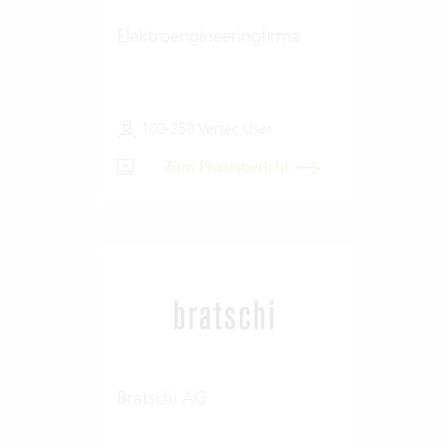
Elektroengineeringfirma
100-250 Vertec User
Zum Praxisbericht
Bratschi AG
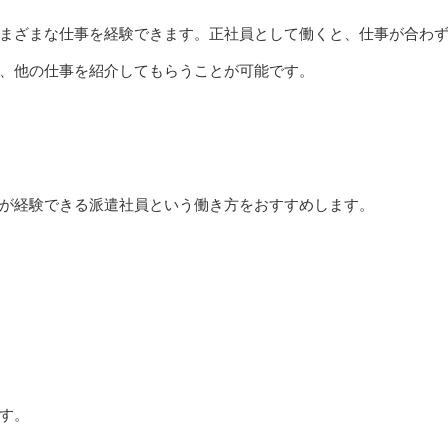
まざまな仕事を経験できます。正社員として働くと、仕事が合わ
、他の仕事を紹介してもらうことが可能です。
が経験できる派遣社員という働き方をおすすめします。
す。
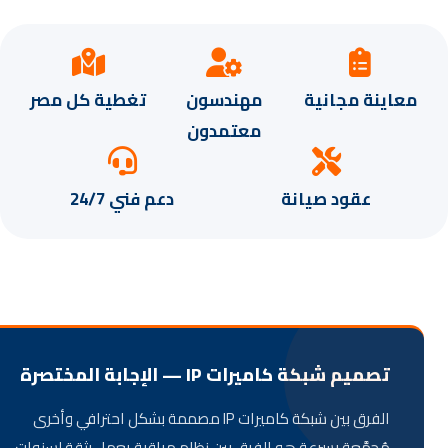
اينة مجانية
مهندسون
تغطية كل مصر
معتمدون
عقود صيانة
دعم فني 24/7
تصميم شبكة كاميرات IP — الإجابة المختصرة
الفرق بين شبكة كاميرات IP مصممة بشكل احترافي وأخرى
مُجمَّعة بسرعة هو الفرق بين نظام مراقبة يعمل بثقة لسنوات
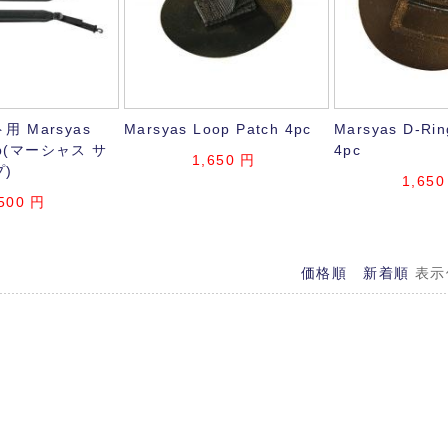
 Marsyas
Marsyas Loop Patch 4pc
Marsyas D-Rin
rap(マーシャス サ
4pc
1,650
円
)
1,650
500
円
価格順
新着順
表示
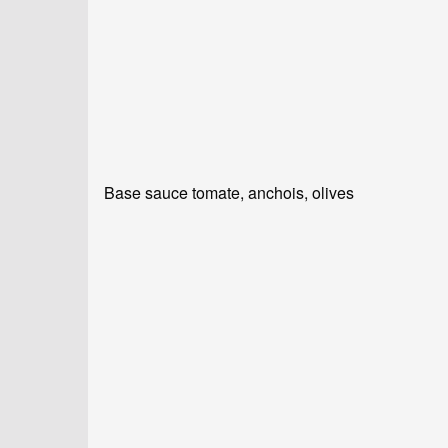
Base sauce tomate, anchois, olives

Work request >> The records above should be reproduced exactly, with no pictures included.

Response to the exercise >>
Elektroengineeringfirma
100-250 Vertec User
Zum Praxisbericht
Bratschi AG
まざまな仕事を経験できます。正社員として働くと、仕事が合わ
、他の仕事を紹介してもらうことが可能です。
が経験できる派遣社員という働き方をおすすめします。
す。
اينة مجانية
مهندسون
تغطية كل مصر
معتمدون
عقود صيانة
دعم فني 24/7
تصميم شبكة كاميرات IP — الإجابة المختصرة
الفرق بين شبكة كاميرات IP مصممة بشكل احترافي وأخرى
مُجمَّعة بسرعة هو الفرق بين نظام مراقبة يعمل بثقة لسنوات
 Marsyas
Marsyas Loop Patch 4pc
Marsyas D-Rin
rap(マーシャス サ
4pc
1,650
円
)
1,650
500
円
価格順
新着順
表示
Base sauce tomate, anchois, olives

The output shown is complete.